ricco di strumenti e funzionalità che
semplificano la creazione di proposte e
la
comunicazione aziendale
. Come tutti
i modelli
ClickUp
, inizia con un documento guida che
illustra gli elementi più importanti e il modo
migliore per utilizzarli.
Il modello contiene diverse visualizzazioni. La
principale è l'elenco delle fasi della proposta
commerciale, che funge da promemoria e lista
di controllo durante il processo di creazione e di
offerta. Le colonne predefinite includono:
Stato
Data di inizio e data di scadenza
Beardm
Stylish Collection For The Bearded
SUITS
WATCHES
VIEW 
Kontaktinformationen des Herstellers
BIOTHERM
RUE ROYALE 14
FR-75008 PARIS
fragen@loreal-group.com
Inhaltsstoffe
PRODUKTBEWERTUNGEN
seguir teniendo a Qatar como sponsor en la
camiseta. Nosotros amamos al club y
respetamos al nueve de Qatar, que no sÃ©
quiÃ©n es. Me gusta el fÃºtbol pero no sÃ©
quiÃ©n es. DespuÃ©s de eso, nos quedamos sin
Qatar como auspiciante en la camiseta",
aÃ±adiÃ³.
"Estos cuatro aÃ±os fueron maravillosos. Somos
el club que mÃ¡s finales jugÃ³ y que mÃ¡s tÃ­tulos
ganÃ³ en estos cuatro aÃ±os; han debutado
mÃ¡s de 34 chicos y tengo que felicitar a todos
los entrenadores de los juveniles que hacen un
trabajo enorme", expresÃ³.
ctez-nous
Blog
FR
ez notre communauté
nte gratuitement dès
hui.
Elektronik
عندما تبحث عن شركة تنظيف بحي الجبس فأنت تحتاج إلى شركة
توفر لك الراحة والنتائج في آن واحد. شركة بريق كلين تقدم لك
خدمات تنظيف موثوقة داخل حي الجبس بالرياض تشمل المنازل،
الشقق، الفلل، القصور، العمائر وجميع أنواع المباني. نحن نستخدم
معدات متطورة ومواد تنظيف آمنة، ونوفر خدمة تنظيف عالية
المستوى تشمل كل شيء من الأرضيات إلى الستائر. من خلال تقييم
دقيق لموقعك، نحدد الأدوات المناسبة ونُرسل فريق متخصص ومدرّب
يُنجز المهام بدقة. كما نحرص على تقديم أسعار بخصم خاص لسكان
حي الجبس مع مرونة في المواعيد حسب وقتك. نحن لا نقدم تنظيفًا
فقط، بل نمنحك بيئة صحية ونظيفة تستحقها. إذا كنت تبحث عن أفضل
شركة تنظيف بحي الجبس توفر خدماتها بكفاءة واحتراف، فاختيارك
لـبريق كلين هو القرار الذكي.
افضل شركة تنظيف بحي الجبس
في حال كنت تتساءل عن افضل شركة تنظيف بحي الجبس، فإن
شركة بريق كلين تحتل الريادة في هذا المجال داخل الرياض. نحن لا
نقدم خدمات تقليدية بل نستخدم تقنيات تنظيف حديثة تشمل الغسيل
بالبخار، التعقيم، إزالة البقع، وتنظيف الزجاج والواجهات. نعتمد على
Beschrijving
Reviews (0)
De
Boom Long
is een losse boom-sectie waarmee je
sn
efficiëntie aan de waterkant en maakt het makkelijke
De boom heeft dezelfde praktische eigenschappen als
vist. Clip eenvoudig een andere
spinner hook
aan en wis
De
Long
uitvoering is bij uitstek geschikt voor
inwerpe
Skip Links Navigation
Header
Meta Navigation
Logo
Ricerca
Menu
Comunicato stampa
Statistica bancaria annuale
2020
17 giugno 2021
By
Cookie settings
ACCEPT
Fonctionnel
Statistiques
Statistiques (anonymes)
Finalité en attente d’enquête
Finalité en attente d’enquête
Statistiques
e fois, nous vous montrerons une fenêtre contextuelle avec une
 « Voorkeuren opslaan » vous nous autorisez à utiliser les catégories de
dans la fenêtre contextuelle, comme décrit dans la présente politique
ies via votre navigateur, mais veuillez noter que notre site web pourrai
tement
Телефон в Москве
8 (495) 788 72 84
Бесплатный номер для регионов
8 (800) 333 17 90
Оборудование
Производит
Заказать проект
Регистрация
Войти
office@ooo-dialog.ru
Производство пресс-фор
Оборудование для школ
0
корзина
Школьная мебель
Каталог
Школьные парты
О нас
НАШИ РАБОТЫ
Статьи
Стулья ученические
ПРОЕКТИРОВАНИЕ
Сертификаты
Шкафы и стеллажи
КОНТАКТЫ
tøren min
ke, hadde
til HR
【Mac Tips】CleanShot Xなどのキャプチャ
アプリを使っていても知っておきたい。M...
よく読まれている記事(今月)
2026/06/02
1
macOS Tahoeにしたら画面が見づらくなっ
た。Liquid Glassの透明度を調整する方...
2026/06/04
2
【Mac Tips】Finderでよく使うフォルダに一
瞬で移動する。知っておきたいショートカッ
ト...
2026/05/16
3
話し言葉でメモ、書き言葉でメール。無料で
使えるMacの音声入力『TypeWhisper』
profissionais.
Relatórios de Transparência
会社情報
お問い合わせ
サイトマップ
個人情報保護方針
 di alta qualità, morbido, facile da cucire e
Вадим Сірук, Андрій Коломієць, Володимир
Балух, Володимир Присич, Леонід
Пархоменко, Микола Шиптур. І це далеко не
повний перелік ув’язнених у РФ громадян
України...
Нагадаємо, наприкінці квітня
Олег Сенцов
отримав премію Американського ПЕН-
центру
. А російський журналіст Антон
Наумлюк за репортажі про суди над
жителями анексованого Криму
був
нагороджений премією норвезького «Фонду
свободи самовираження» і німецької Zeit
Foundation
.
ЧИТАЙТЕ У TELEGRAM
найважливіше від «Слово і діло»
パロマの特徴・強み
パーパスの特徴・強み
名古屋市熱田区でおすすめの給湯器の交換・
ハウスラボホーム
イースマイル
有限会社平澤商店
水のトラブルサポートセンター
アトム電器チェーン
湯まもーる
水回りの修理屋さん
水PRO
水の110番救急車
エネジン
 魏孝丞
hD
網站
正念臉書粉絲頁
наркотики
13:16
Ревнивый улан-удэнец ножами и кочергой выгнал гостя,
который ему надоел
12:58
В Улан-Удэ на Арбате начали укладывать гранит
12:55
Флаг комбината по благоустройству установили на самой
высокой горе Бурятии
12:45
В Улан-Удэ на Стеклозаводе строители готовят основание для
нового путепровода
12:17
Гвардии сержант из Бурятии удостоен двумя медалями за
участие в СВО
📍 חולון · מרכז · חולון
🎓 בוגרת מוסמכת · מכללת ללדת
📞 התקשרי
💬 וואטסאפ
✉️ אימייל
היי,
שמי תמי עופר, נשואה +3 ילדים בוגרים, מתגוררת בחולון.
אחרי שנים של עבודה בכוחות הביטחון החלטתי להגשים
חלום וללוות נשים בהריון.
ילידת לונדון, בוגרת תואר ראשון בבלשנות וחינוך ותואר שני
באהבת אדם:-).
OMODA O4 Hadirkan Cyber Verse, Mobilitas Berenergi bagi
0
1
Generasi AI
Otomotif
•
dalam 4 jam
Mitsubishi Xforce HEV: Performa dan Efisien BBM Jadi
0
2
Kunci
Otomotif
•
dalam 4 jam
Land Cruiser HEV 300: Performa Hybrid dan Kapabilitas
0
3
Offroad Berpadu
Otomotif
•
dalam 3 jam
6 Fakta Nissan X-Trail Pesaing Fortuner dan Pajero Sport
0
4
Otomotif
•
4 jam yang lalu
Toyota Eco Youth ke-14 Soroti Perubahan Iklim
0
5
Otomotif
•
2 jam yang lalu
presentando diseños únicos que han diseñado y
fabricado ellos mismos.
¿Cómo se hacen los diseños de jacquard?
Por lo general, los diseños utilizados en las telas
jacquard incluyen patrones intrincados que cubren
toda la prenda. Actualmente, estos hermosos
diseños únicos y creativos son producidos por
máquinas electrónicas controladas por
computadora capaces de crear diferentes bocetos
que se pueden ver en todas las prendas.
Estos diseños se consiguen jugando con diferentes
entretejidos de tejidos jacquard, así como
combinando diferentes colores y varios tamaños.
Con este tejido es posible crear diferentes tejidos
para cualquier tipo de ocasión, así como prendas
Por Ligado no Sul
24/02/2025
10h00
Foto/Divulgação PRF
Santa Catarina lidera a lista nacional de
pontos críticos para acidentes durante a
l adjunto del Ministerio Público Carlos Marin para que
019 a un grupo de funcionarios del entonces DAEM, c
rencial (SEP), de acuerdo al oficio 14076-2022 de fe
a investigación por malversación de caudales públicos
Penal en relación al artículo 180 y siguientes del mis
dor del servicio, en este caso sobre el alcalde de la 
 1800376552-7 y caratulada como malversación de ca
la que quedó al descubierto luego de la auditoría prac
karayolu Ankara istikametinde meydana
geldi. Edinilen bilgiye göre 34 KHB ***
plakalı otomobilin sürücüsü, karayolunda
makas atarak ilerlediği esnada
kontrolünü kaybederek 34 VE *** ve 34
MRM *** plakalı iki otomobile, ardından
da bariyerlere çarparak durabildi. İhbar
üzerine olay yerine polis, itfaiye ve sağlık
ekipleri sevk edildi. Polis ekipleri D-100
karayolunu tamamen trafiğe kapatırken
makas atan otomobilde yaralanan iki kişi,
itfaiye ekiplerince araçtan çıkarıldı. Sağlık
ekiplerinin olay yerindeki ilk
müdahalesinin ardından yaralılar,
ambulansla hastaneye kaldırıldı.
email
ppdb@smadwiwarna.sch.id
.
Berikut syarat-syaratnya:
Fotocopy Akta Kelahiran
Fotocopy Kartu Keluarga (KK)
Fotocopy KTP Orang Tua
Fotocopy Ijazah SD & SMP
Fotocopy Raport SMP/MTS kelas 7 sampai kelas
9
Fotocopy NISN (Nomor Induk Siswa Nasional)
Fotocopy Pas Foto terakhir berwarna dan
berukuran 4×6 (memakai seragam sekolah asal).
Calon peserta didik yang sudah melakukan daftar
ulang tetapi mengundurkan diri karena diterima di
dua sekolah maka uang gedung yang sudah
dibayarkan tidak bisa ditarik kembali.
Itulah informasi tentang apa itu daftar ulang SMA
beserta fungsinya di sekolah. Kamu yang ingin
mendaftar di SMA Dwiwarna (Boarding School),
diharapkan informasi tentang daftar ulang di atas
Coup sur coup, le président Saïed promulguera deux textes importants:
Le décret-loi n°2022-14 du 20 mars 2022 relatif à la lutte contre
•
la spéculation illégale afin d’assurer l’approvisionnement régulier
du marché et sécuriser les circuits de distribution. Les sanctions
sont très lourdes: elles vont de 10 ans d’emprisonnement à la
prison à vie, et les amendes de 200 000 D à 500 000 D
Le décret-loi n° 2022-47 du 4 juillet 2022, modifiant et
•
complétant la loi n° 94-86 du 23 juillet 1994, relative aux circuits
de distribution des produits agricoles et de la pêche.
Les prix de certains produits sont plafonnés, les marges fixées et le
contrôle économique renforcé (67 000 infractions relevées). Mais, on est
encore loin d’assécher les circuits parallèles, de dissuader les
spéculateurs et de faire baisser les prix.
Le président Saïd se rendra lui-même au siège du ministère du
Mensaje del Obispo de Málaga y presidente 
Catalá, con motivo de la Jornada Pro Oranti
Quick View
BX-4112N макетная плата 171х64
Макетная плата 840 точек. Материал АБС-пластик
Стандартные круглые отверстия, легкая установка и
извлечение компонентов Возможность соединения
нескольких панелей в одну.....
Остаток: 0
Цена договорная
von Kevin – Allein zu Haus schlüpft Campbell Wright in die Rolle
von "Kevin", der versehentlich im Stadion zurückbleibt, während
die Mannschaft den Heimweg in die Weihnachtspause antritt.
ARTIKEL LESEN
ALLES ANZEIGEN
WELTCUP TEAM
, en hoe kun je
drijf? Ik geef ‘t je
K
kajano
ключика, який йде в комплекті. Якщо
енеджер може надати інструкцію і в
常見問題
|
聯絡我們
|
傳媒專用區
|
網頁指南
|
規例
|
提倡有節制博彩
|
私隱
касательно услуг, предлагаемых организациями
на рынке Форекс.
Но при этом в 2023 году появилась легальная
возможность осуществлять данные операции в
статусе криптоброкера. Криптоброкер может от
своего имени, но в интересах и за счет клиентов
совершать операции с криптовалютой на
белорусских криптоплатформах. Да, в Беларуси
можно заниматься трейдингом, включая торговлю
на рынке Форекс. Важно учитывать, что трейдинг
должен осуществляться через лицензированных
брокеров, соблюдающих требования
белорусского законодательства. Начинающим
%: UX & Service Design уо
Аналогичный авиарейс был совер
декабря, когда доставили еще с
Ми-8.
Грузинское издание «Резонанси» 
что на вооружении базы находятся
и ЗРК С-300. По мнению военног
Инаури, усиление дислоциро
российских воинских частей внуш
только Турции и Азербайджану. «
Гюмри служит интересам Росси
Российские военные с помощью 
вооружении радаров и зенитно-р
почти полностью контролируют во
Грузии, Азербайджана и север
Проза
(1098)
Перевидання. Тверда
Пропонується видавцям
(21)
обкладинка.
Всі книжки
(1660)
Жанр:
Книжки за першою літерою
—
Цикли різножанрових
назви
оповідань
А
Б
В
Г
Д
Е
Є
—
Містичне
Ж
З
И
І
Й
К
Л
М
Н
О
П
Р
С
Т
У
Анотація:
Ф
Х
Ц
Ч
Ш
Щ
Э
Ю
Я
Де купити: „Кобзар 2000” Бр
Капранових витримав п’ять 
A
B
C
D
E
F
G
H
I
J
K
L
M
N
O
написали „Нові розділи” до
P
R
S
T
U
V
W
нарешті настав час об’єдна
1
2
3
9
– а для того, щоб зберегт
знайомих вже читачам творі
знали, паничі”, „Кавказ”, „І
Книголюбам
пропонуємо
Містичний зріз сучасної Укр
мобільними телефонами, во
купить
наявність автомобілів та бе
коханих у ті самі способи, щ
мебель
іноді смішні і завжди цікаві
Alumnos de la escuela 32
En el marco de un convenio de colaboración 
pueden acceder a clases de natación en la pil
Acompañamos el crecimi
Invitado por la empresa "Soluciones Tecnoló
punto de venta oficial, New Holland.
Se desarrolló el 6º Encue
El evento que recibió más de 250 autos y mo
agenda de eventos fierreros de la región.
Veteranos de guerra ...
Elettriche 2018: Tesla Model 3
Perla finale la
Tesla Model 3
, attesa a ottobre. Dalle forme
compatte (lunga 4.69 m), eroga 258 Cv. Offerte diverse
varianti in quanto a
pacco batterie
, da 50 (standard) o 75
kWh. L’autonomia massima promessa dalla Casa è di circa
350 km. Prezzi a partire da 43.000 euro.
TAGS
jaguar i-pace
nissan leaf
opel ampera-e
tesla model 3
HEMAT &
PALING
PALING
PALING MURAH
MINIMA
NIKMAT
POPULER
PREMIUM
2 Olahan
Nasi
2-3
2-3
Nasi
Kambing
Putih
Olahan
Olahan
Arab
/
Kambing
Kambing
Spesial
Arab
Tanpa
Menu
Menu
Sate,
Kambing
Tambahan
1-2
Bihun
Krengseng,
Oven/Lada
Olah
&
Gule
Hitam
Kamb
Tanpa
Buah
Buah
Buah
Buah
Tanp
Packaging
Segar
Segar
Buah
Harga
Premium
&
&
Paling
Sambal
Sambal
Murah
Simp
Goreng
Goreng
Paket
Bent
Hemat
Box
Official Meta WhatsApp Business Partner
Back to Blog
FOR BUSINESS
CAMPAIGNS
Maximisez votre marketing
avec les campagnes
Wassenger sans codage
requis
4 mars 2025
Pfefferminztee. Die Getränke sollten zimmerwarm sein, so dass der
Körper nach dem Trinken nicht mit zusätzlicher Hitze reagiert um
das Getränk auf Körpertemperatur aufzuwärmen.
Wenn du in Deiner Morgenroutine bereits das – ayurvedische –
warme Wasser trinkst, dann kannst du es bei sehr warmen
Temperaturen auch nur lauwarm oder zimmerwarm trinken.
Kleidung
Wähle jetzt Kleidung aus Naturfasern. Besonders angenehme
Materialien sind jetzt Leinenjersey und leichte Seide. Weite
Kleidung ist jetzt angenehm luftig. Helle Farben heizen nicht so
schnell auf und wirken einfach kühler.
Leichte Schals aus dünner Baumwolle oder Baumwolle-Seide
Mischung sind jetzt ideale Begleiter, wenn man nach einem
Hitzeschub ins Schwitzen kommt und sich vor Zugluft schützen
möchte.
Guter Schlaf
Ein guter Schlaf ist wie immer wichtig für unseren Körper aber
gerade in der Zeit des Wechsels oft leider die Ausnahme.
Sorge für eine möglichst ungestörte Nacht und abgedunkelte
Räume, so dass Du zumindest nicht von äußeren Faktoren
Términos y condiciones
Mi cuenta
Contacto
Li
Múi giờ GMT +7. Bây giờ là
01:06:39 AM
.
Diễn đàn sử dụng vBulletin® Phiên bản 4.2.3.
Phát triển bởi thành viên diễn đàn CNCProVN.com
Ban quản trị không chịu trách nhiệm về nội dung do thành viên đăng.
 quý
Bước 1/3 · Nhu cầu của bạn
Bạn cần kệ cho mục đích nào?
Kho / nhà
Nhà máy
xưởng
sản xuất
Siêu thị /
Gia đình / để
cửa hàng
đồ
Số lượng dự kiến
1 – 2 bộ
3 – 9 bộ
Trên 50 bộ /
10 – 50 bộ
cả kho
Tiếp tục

About this exercise>
Please print exactly what appears from the first line of the data through the line with "commerciale, che funge da promemoria e lista", including both of those lines and nothing past them.

Solution for this task>
ricco di strumenti e funzionalità che
semplificano la creazione di proposte e
la
comunicazione aziendale
. Come tutti
i modelli
ClickUp
, inizia con un documento guida che
illustra gli elementi più importanti e il modo
migliore per utilizzarli.
Il modello contiene diverse visualizzazioni. La
principale è l'elenco delle fasi della proposta
commerciale, che funge da promemoria e lista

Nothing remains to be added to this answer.